As used herein, the term "nanobody" (Nb) refers to the smallest antigen-binding fragment or single variable domain (V) derived from a naturally-occurring heavy chain antibodyHH) And are known to those skilled in the art. They are derived from heavy chain-only antibodies, as described in camelids (Hamers-Casterman et al, 1993; Desmyter et al, 1996). Immunoglobulins lacking light polypeptide chains are found in the family "camelids". "Camelidae" includes old world camelids (Bacillario camel (Camelus bactrianus) and dromedarius) and new world camelids (e.g. alpaca (Llama paccos), Llama (Llama glama), alpaca (Llama guanicoe) and alpaca minor (Llamavicula)). Single variable domain heavy chain antibodies are referred to herein as nanobodies or VHHAn antibody.
An "antibody fragment" comprises a portion of an intact antibody, such as the antigen binding or variable region of an intact antibody. Examples of antibody fragments include Fab, Fab ', F (ab')2And Fv fragments; a diabody; linear antibodies (Zapata et al, Protein Eng.8(10):1057-1062 (1995)); domain antibodies (dAb; Holt et al (2003) Trends Biotechnol.21: 484); a single chain antibody molecule; and multispecific antibodies formed from antibody fragments. Papain digestion of antibodies produces two identical antigen-binding fragments, called "Fab" fragments, each with a single antigen-binding site and a residual "Fc" fragment, the name reflecting the ability to crystallize readily. Pepsin treatment to yield F (ab')2A fragment that has two antigen combining sites and is still capable of cross-linking antigens.
"Fv" is the smallest antibody fragment that contains the entire antigen recognition and antigen binding site.

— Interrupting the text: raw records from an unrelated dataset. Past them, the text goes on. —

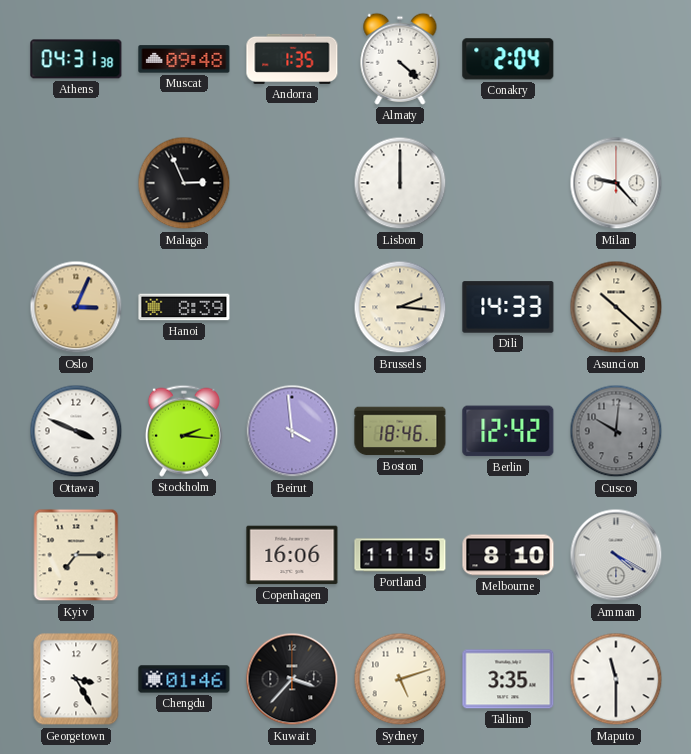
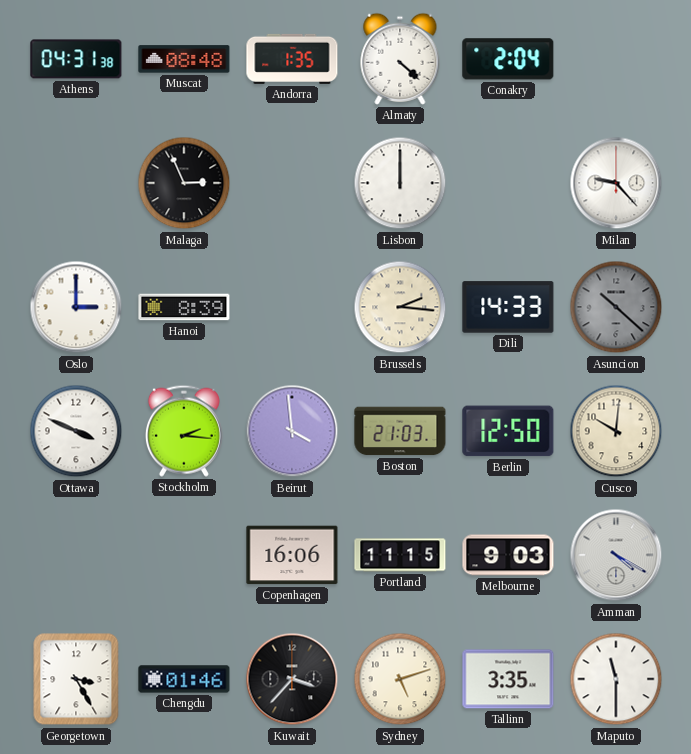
Muscat: 09:48 -> 08:48
Oslo: 3:04 -> 3:00
Oslo dial: champagne -> white
Asuncion dial: cream -> grey
Boston: 18:46 -> 21:03
Berlin: 12:42 -> 12:50
Cusco dial: grey -> cream
Kyiv: 7:15 -> none
Melbourne: 8:10 -> 9:03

This region consists of dimers of a heavy chain variable domain in close, non-covalent association with a light chain variable domain. Therein, theIn the configuration, the three CDRs of each variable domain interact to define the antigen binding site at VH-VLOn the surface of the dimer. The six CDRs collectively confer antigen binding specificity to the antibody. However, although a single variable domain (or half of an Fv comprising only three CDRs specific for an antigen) has the ability to recognize and bind antigen, it is at a lower affinity than the entire binding site.
The Fab fragment also contains the constant domain of the light chain and the first constant domain of the heavy Chain (CH)1). Fab' fragment is due to heavy chain CH1The carboxy terminus of the domain is distinguished from the Fab' fragment by the addition of a small number of residues, including one or more cysteines from the antibody hinge region. Fab '-SH is the name for Fab' herein, in which the cysteine residues of the constant domains carry a free thiol group. F (ab')2Antibody fragments were originally produced as Fab' fragment pairs with hinge cysteines in between. Other chemical couplings of antibody fragments are also known.
The "light chain" of an antibody (immunoglobulin) from any vertebrate species can be assigned to one of two distinctly different types (termed κ and λ) based on the amino acid sequence of its constant domains. Immunoglobulins can be assigned to different classes depending on the amino acid sequence of the constant domain of their heavy chains. There are five major classes of immunoglobulins: IgA, IgD, IgE, IgG, and IgM, and several of these classes can be further divided into subclasses (isotypes), such as IgG1, IgG2, IgG3, IgG4, IgA, and IgA 2. Subclasses can be further divided into various types, such as IgG2a and IgG2 b.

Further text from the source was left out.